@Hellena-Crainicu said in Regex: How to turn more words in the line as if they were seen in the mirror?:
I thought of a much simpler solution, maybe you can help me a little bit.
Your idea is actually just a rehash of the ones provided by @guy038 and myself. You have a lot to learn yet about regex, but don’t worry, this is a good way to learn. By trying something, realising it didn’t work, you at least have opportunity to dissect it and understand yet more about regex.
I use the website rexegg.com as a good source of information. Just be aware that it refers to the many different flavours of regular expressions, not all examples will work in Notepad++. There are also other good sources of regex information available through the FAQ section of the forum.

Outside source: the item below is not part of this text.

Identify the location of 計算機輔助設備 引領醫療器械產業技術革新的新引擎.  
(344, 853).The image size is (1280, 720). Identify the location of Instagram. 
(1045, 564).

In your regex the [A-Za-z0-9\-\'] is almost identical to the \w that we used. You also ask where the other letters went to, in finding only the last letter was returned by using \1 when your find expression had the + at the end. The reason is that at the point the capture group saved any characters the + was outside of the (). So the expression captured a single character, then as the + was processed, it AGAIN captured a character, but in doing so the capture group \1 was overwritten with the latest character. Had you put the + inside of the () you will get all characters returned, but they will be in the original order.
At the moment I think @guy038 and my solutions are as good as it gets within a regex world. Whilst we have shown it is possible with a regular expression to “mirror” (reverse) a word it does take quite a bit of coding to do so. Python (and other) language solutions work far more efficiently as they will often have higher level functions to take care of most of the hard work. In regex everything must be completed simply.